Chapter 13 in Rhode Island
If you have enough income to pay off your debt, after subtracting your living expenses, Chapter 13 is an excellent way to go. Under this option, the amount you owe gets consolidated, and you have to pay it back to the creditors within three to five years.
You need to come up with a repayment plan, whose amount varies according to your disposable income. The advantage is that you get to keep your non-exempt property. However, you have to pay an amount equal to the value of the non-exempt property. Also, you have the option of categorizing your creditors, which allows you to pay different amounts to them. It is beneficial if you have a co-debtor involved in your credit.
Federal exemptions in Rhode Island
In Rhode Island, you have the freedom of selecting between state and federal exemptions. Keep in mind that you cannot pick exemptions from both lists.
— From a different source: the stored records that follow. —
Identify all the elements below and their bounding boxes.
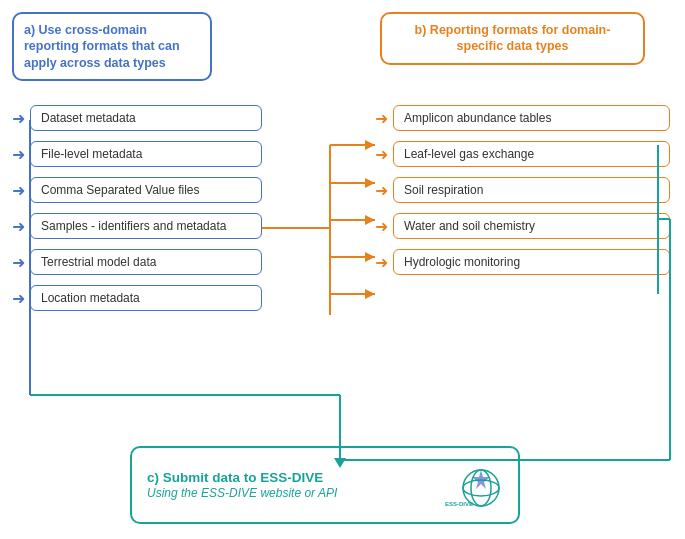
list-item: ➜ Soil respiration (375, 177, 670, 203)
item-box-amplicon: Amplicon abundance tables (393, 105, 670, 131)
section-b-box: b) Reporting formats for domain-specific… (380, 12, 645, 65)
section-c-box: c) Submit data to ESS-DIVE Using the ESS… (130, 446, 520, 524)
item-box-water: Water and soil chemistry (393, 213, 670, 239)
list-item: ➜ File-level metadata (12, 141, 262, 167)
list-item: ➜ Dataset metadata (12, 105, 262, 131)
essdive-logo: ESS-DIVE (443, 460, 503, 510)
arrow-icon: ➜ (375, 109, 388, 128)
item-box-leaf: Leaf-level gas exchange (393, 141, 670, 167)
svg-marker-12 (365, 289, 375, 299)
item-box-samples: Samples - identifiers and metadata (30, 213, 262, 239)
list-item: ➜ Amplicon abundance tables (375, 105, 670, 131)
item-box-hydrologic: Hydrologic monitoring (393, 249, 670, 275)
arrow-icon: ➜ (375, 181, 388, 200)
arrow-icon: ➜ (375, 217, 388, 236)
right-item-list: ➜ Amplicon abundance tables ➜ Leaf-level… (375, 105, 670, 285)
arrow-icon: ➜ (12, 145, 25, 164)
arrow-icon: ➜ (12, 253, 25, 272)
section-c-text: c) Submit data to ESS-DIVE Using the ESS… (147, 470, 337, 500)
list-item: ➜ Water and soil chemistry (375, 213, 670, 239)
arrow-icon: ➜ (12, 109, 25, 128)
svg-text:ESS-DIVE: ESS-DIVE (445, 501, 473, 507)
arrow-icon: ➜ (12, 217, 25, 236)
section-b-title: b) Reporting formats for domain-specific… (392, 22, 633, 55)
arrow-icon: ➜ (12, 289, 25, 308)
svg-marker-8 (365, 140, 375, 150)
section-a-box: a) Use cross-domain reporting formats th… (12, 12, 212, 81)
list-item: ➜ Hydrologic monitoring (375, 249, 670, 275)
svg-marker-9 (365, 178, 375, 188)
list-item: ➜ Location metadata (12, 285, 262, 311)
item-box-csv: Comma Separated Value files (30, 177, 262, 203)
list-item: ➜ Terrestrial model data (12, 249, 262, 275)
list-item: ➜ Samples - identifiers and metadata (12, 213, 262, 239)
section-c-subtitle: Using the ESS-DIVE website or API (147, 486, 337, 500)
arrow-icon: ➜ (375, 253, 388, 272)
item-box-location: Location metadata (30, 285, 262, 311)
item-box-terrestrial: Terrestrial model data (30, 249, 262, 275)
svg-marker-10 (365, 215, 375, 225)
left-item-list: ➜ Dataset metadata ➜ File-level metadata… (12, 105, 262, 321)
svg-marker-11 (365, 252, 375, 262)
list-item: ➜ Leaf-level gas exchange (375, 141, 670, 167)
item-box-file-metadata: File-level metadata (30, 141, 262, 167)
list-item: ➜ Comma Separated Value files (12, 177, 262, 203)
arrow-icon: ➜ (12, 181, 25, 200)
section-a-title: a) Use cross-domain reporting formats th… (24, 22, 200, 71)
diagram-container: a) Use cross-domain reporting formats th… (0, 0, 685, 539)
item-box-dataset-metadata: Dataset metadata (30, 105, 262, 131)
section-c-title: c) Submit data to ESS-DIVE (147, 470, 337, 485)
item-box-soil: Soil respiration (393, 177, 670, 203)
arrow-icon: ➜ (375, 145, 388, 164)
Joint bankruptcy in Rhode Island
When married, you and your spouse have the option of filing joint bankruptcy. As a result, you along with your partner can get up to double the exemption for several properties, as long as it is both your names.
How to file for bankruptcy in Rhode Island?
Before you file for bankruptcy, you need to complete the Means Test, which determines your eligibility. During this examination, the state will find out if your family income is lower than the median income of the state. The amount is after the deduction of standard living expenses, which can vary from county to county.
Also, you need to complete credit counseling and debtor education sessions with licensed agencies, before filing for bankruptcy. Once you finish these processes, you can download the form from U.S Bankruptcy Court page. Here, you need to enter information such as property transactions, expenses, assets, and income.
After you complete the paperwork, you also have to pay a fee for the process. For Chapter 7, the amount stands at $335 and $310 for Chapter 13 respectively. If you are unable to do so, you can make the payments in installments or ask for a waiver.